The authors declare no competing financial interests.

Extended data figures and tables

Extended Data Figure 1 Maternal and embryonic gene expression patterns.

a, Immunocytochemical detection of Gapdh signal demonstrated even distribution in nuclei and cytoplasm in MII oocytes and interphase zygotes and two-cell embryos (original magnification, ×400). b, Expression of Gapdh normalized to Actb. No significant differences were seen between intact and enucleated two-cell embryos (four replicates each containing pooled RNA from five embryos, P > 0.05). c, Gapdh expression was relatively low and constant with no significant differences seen until the eight-cell stage. Expression was increased in 16-cell embryos and blastocysts (three replicates each containing pooled RNA from ten embryos, *P < 0.05; **P < 0.01). d, Gene expression of the transcriptional regulators Bmi1, Hsf1, Brg1, Sall4 and Esrrb, the transcription factor Oct4, and epigenetic factors Apobec1, Aid and Tet1 during mouse pre-implantation embryo development. The level of expression of Brg1, Apobec1, Oct4, Sall4, Aid, Tet1 and Esrrb underwent marked increases at or after the four-cell stage. The red bars indicate enucleated oocytes, zygotes or two-cell embryos. No significant differences were observed between intact and enucleated counterparts (n = 3 biological replicates, P > 0.05). Gene expression was normalized to Gapdh. Error bars indicate average ± s.d. cyto, cytoplast; I, interphase; M, metaphase; MII, metaphase II-arrested oocyte; Z, zygote.

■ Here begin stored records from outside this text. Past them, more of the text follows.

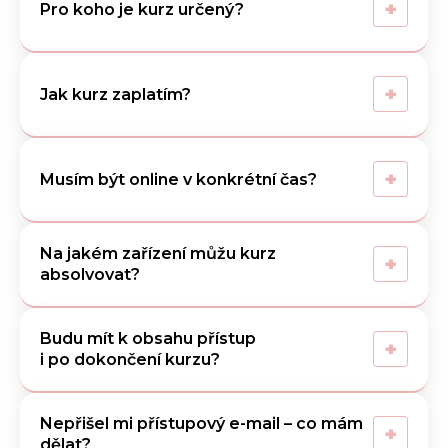
+
Pro koho je kurz určený?
+
Jak kurz zaplatím?
+
Musím být online v konkrétní čas?
Na jakém zařízení můžu kurz
+
absolvovat?
Budu mít k obsahu přístup
+
i po dokončení kurzu?
Nepřišel mi přístupový e-mail – co mám
+
dělat?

Extended Data Figure 2 Protein expression of candidate reprogramming factors.

a, Immunocytochemical detection of Bmi1, Hsf1 and Brg1 in zygotic interphase, metaphase and two-cell interphase embryos. The expression pattern of these proteins was similar to that observed for mRNA expression (Extended Data Fig. 1d). I2C embryos were fixed 4 h after cleavage. I, interphase; M, metaphase; Z, zygote. b, Western blot detection of Brg1 in nuclear donor cells and in intact and enucleated two-cell embryos (n = 40). c, Immunocytochemical detection of Brg1 and Hsf1 in nuclear donor FFs and ES cells. Scale bars, 400 µm. d, Immunocytochemical detection of Brg1 and Hsf1 in SCNT embryos (original magnification, ×400). MII, MII oocyte.

Extended Data Figure 3 Cell cycle determination in nuclear donor cells.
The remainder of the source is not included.